The autonomous nature of IoT devices is not the sole cause of the problem. We may understand what IoT does, but not how it does it. The technological complexity of the devices makes it difficult to assess potential safety and liability issues. IoT is fundamentally data-driven and complexities can occur in the stages of the initial collection of data, the processing activities, and the actuation. This complexity is intensified by the interdependency of the devices. Billions of eyes, ears and hands will execute actions computers have decided upon and will then again be seen, heard, and measured by other computers leading to further computed actions. Interaction with other devices, software and data streams makes it difficult to determine where a defect has occurred, even after harm has been clearly established.

Features of IoT and AI can make it difficult to not only identify the potentially liable person but also to prove that person's fault or the defect of a product. IoT and AI obstruct linking potentially problematic decisions to the involvement of such systems and the allocation of responsibilities between different economic operators in the supply chain of AI systems. The involvement of different actors in the value chains - such as the developers of the software/algorithm, the producer of the hardware, owners/keepers of the AI product, suppliers of data, public authorities, and the users of product - make it difficult for victims to understand where things may have gone wrong in the AI supply chain. This informational asymmetry will obstruct them from gathering evidence necessary to build a case, determining whom will eventually be held liable and who to target when damage is inflicted.

Existing causative liability models work well when machine functions can be traced back to human design, programming, and knowledge. Proving that some hardware defect caused damage to a person is difficult let alone establish that the underlying cause was a flawed algorithm. It is even more difficult if the algorithm suspected of causing harm has been developed or modified by the AI system itself using machine learning and/or deep learning techniques, while being fuelled by external data that it has collected since the start of its operation.

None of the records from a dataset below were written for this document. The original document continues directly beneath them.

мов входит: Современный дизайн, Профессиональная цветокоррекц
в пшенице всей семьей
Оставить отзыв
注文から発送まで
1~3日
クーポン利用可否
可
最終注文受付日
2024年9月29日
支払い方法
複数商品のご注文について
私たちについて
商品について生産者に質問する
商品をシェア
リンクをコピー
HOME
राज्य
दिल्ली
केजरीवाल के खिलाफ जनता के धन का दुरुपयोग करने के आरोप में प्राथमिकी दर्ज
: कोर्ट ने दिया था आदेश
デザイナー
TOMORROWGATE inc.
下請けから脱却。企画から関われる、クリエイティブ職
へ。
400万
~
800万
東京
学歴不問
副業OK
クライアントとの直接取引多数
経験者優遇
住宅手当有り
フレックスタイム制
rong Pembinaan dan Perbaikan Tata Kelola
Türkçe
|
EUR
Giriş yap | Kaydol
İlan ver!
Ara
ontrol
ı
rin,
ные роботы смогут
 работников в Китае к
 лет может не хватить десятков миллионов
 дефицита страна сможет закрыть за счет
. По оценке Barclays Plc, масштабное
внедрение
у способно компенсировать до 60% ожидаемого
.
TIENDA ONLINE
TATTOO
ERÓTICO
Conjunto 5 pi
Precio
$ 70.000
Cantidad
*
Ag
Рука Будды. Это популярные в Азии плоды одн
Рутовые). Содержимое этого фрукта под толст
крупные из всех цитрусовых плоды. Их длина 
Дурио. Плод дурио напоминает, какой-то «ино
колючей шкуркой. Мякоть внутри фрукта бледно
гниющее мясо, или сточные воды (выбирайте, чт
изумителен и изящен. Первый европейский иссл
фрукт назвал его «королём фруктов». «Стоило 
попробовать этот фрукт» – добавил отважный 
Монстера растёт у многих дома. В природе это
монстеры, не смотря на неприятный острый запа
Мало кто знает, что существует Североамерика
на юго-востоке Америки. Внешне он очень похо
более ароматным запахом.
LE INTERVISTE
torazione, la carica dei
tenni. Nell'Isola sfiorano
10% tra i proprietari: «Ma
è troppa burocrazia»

The effects of these ‘black box' algorithms can be tested but the user cannot understand its inner workings. Furthermore, not all faults will be intentional in nature and may consist of omission rather than action. For example, users may fail to timely intervene in the autonomous operation of an AI system, and developers may fail to provide safety precautions, updates, and adequate monitoring. It is, therefore, becoming increasingly difficult for victims to identify such technologies as even a possible source of harm, and to determine why and how they have caused it.

The AI Liability Directive

The AI Liability Directive lays down uniform requirements for certain aspects of non-contractual civil liability for damage caused by an AI system. The proposal targets a specific aspect of a liability claim, i.e. causality, through provisions on disclosure of evidence and gives defendants the benefit of a rebuttable presumption of non-compliance and a rebuttable presumption of a causal link in the case of fault.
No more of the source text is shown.